The Obama administration has been scrambling for weeks to provide Iran with assurances the United States will continue to grant Iran vast relief from economic sanctions and help push through deals with Boeing and AirBus, American and French airplane manufacturers, respectively. The effort comes as the nuclear deal hangs in the balance following a flood of Iranian threats and the election of Donald Trump, a vocal opponent of the deal, as well as several new moves by Congress to increase pressure on Tehran's global terror operations.
Boeing confirmed Monday it sealed a $16 billion deal to sell Iran 80 jetliners, an announcement that sources told the Free Beacon was meant to provide momentum to the nuclear deal and stop Tehran from walking away.
Multiple sources familiar with the situation told the Free Beacon the administration is promoting a false prognosis and that the pact is likely to collapse by next year, when President-elect Trump assumes control of the White House and is partnered with a Congress that is more than willing to put a kibosh on the sale, which lawmakers say will embolden Iran's terrorist forces.
"The Obama administration oversold the deal to the Iranians by secretly promising to relieve a range of sanctions that Congress was never going to agree to," said one senior congressional adviser apprised of the White House's thinking on the matter.

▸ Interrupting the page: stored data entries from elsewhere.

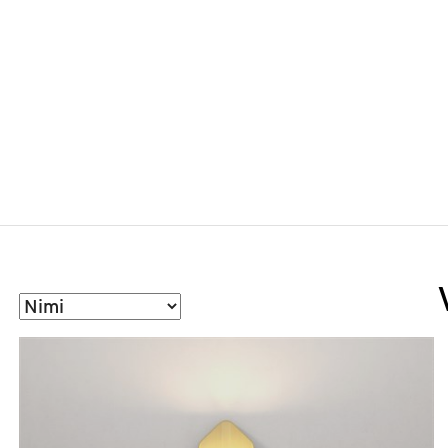
Sorteeri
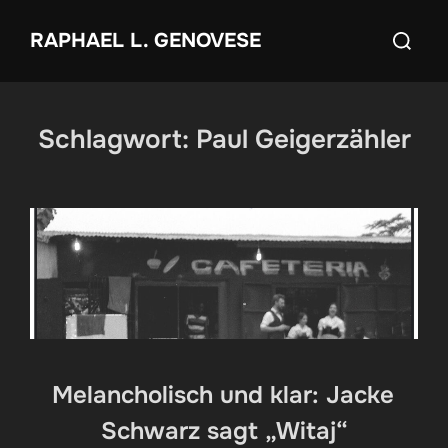
Zum
Suchen
RAPHAEL L. GENOVESE
Inhalt
nach:
springen
Schlagwort:
Paul Geigerzähler
Melancholisch und klar: Jacke
Schwarz sagt „Witaj“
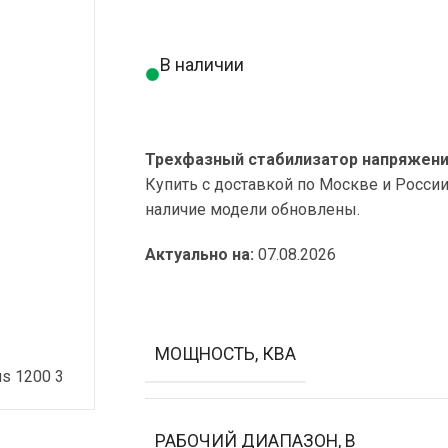
В наличии
Трехфазный стабилизатор напряжения 
Купить с доставкой по Москве и Росси
наличие модели обновлены.
Актуально на:
07.08.2026
МОЩНОСТЬ, КВА
РАБОЧИЙ ДИАПАЗОН, В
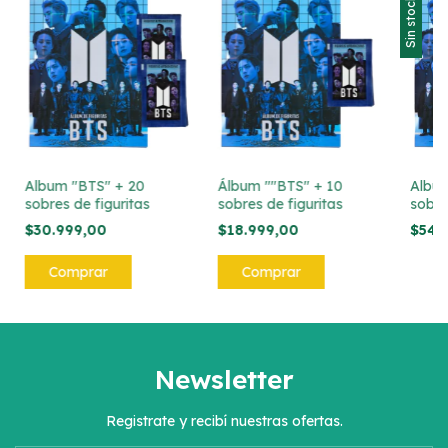
Sin stock
Album "BTS" + 20
Álbum ""BTS" + 10
Album
sobres de figuritas
sobres de figuritas
sobre
$30.999,00
$18.999,00
$54.
Newsletter
Registrate y recibí nuestras ofertas.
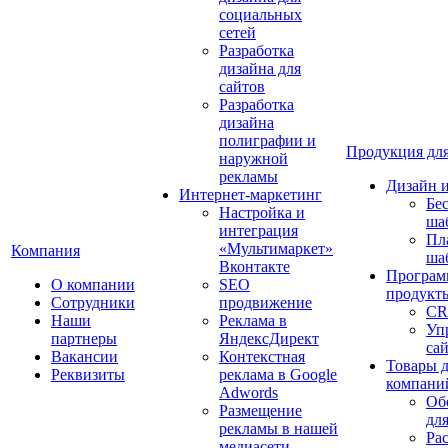
социальных
сетей
Разработка
дизайна для
сайтов
Разработка
дизайна
полиграфии и
Продукция для
наружной
рекламы
Дизайн 
Интернет-маркетинг
Бе
Настройка и
ша
интеграция
Пл
«Мультимаркет»
Компания
ша
Вконтакте
Програм
О компании
SEO
продукт
Сотрудники
продвижение
CR
Наши
Реклама в
Уп
партнеры
ЯндексДирект
са
Вакансии
Контекстная
Товары 
Реквизиты
реклама в Google
компани
Adwords
Об
Размещение
дл
рекламы в нашей
Ра
медиасети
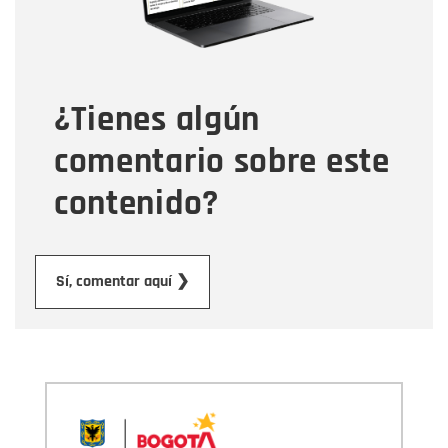
Tipo de comentario
¿Tienes algún
Mensaje
comentario sobre este
contenido?
Enviar
Sí, comentar aquí ❯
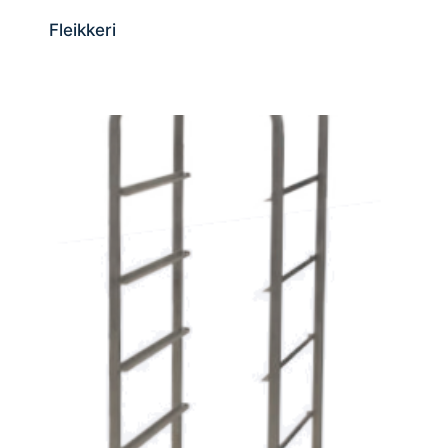
Fleikkeri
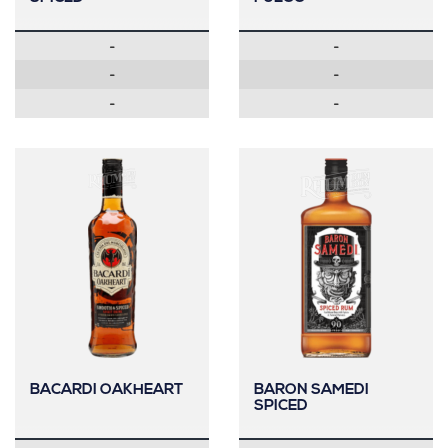
-
-
-
-
-
-
BACARDI OAKHEART
BARON SAMEDI
SPICED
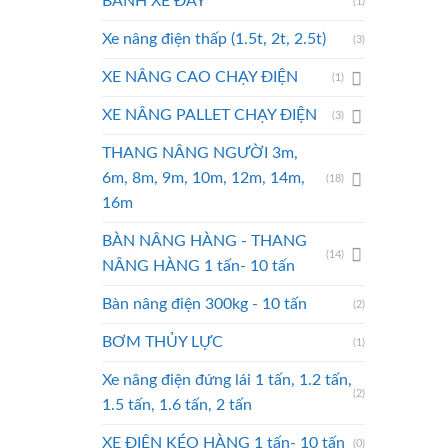
BÁNH XE ĐẨY
(1)
Xe nâng điện thấp (1.5t, 2t, 2.5t)
(3)
XE NÂNG CAO CHẠY ĐIỆN
(1)
XE NÂNG PALLET CHẠY ĐIỆN
(3)
THANG NÂNG NGƯỜI 3m,
6m, 8m, 9m, 10m, 12m, 14m,
(18)
16m
BÀN NÂNG HÀNG - THANG
(14)
NÂNG HÀNG 1 tấn- 10 tấn
Bàn nâng điện 300kg - 10 tấn
(2)
BƠM THỦY LỰC
(1)
Xe nâng điện đứng lái 1 tấn, 1.2 tấn,
(2)
1.5 tấn, 1.6 tấn, 2 tấn
XE ĐIỆN KÉO HÀNG 1 tấn- 10 tấn
(0)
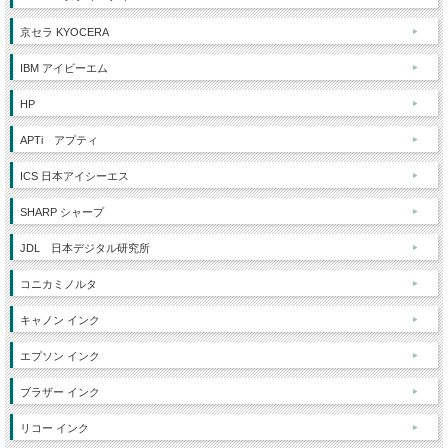
京セラ KYOCERA
IBM アイビーエム
HP
APTi アプティ
ICS 日本アイシーエス
SHARP シャープ
JDL 日本デジタル研究所
コニカミノルタ
キャノン インク
エプソン インク
ブラザー インク
リコー インク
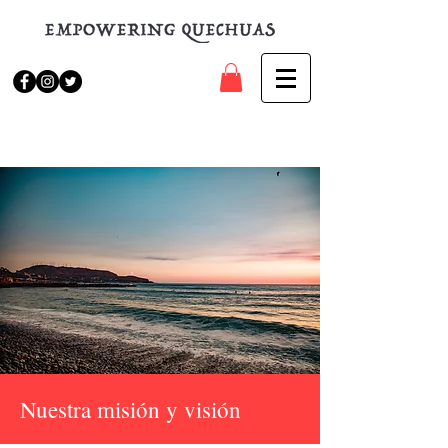
Nuestra misión y visión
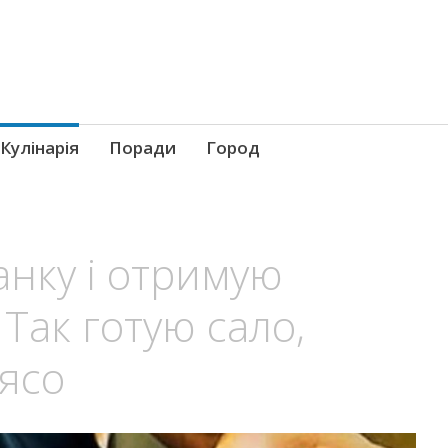
Кулінарія
Поради
Город
анку і отримую
 Так готую сало,
’ясо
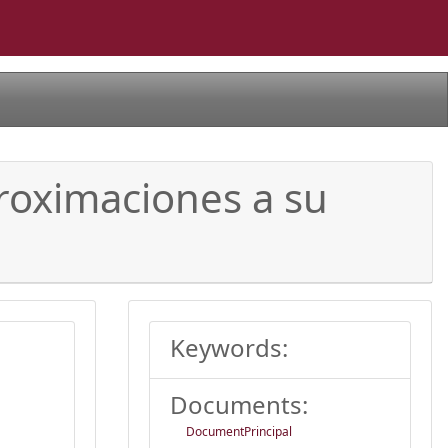
proximaciones a su
Keywords:
Documents:
DocumentPrincipal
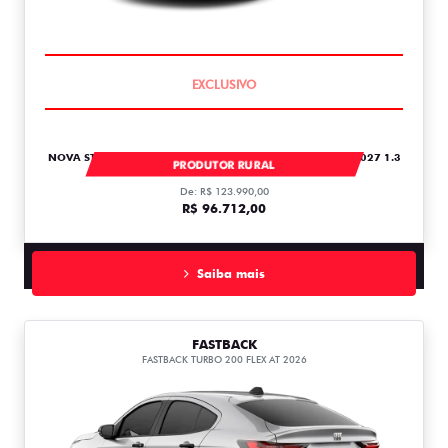
COMPLETO
NOVA STRADA STRADA FREEDOM CABINE PLUS 1.3 FLEX 2027 1.3
PRODUTOR RURAL
De: R$ 123.990,00
R$ 96.712,00
Saiba mais
FASTBACK
FASTBACK TURBO 200 FLEX AT 2026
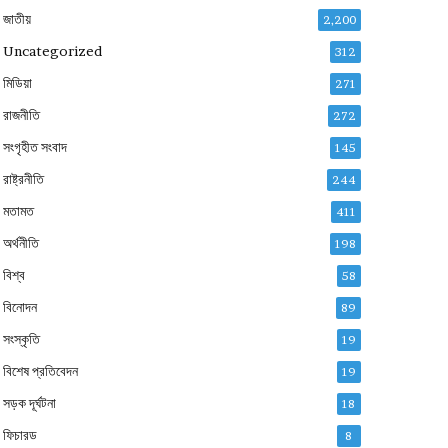
জাতীয়
2,200
Uncategorized
312
মিডিয়া
271
রাজনীতি
272
সংগৃহীত সংবাদ
145
রাষ্ট্রনীতি
244
মতামত
411
অর্থনীতি
198
বিশ্ব
58
বিনোদন
89
সংস্কৃতি
19
বিশেষ প্রতিবেদন
19
সড়ক দূর্ঘটনা
18
ফিচারড
8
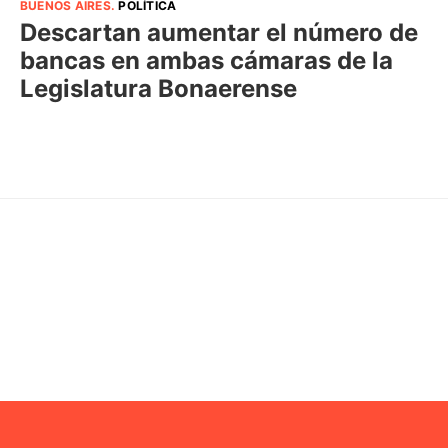
BUENOS AIRES
.
POLÍTICA
Descartan aumentar el número de
bancas en ambas cámaras de la
Legislatura Bonaerense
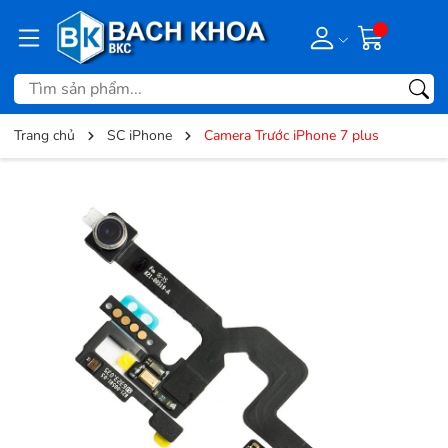
Trang chủ
SC iPhone
Camera Trước iPhone 7 plus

"The administration then did everything it could do unilaterally, including lifting restrictions on military assets and ballistic missile banks, to try to make good on those secret promises," the source said. "But Congress was never going to allow Iran to steamroll across the Middle East, even if the Obama administration was willing to look the other way, and so the deal was always going to collapse under its own weight."
The State Department would not provide more details about the deal, including how it is being financed, by press time.
Tehran has a long history of using its national air carrier, Iran Air, to ferry weapons and support to terror groups across the region, including in Lebanon and Syria. Despite these concerns, the Obama administration has fast tracked special licenses permitting Boeing and AirBus to move forward with the sales without violating sanctions barring such agreements.
Experts have repeatedly warned that Iran Air could easily resell these planes to other Iranian airline companies still targeted by sanctions for their illicit activities.
David Pasch, a spokesman for Rep. Peter Roskam (R., Ill.), who has worked to block the plane sales to Iran, told the Free Beacon that Congress will have an easy time killing the deal next year.
"We will aggressively fight this deal next Congress, though we probably won't even need new legislation to do it," Pasch said. "The incoming appointees at Treasury and State will no longer report to a White House willing to bend over backwards and ignore national security concerns to keep Iran from walking away from the nuclear deal."
One senior congressional aide who works on the issue told the Free Beacon that the flurry of recent news stories casting the deal as a lock is part of a public relations campaign by the White House meant to given the appearance the deal is set in stone, despite multiple obstacles standing in the way.
"The administration is creating a facade of false assurances to assuage Iranian concerns about completing these sales," the source told the Free Beacon. "They want, in essence, to make this a fait accompli. In reality, there are a number of obstacles in the way of completing this deal. For example, the House has already passed legislation to cut off Ex-Im [export-import] financing for aircraft sales to Iran. I think with a Trump administration we can reasonably expect renewed movement in Congress to block these dangerous deals."
The planes are not set to be delivered to Iran until 2018, meaning that Congress and the next administration have a couple years to disassemble the deal. There also remain questions about how these Western companies will get financing to seal the deal with Iran, which remains a safe haven for terrorist financing.
These obstacles are expected to grow more daunting under a Trump administration, which has discussed increased transparency for companies willing to deal with regimes that sponsor terrorism such as Iran.
Another issue of top concern to opponents of the sale is a carve out guaranteeing Boeing engineers work with Iran to provide spare parts and technical know-how, a move that immunizes Tehran from future sanctions targeting the airline sector.
"The Obama administration created a fantasy world in which it's safe to sell airplanes to Iran, then pulled Boeing into that fantasy world," said the congressional adviser quoted above. "But it's not safe to sell airplanes to Iran, because the Iranians use their airplanes for all sorts of illegal things, including arming Syria's war machine. That's why the sale stalled, because no one wanted to touch it. But the administration is desperate to make it look like the sale was moving forward, so that when it collapses they can blame it on Trump."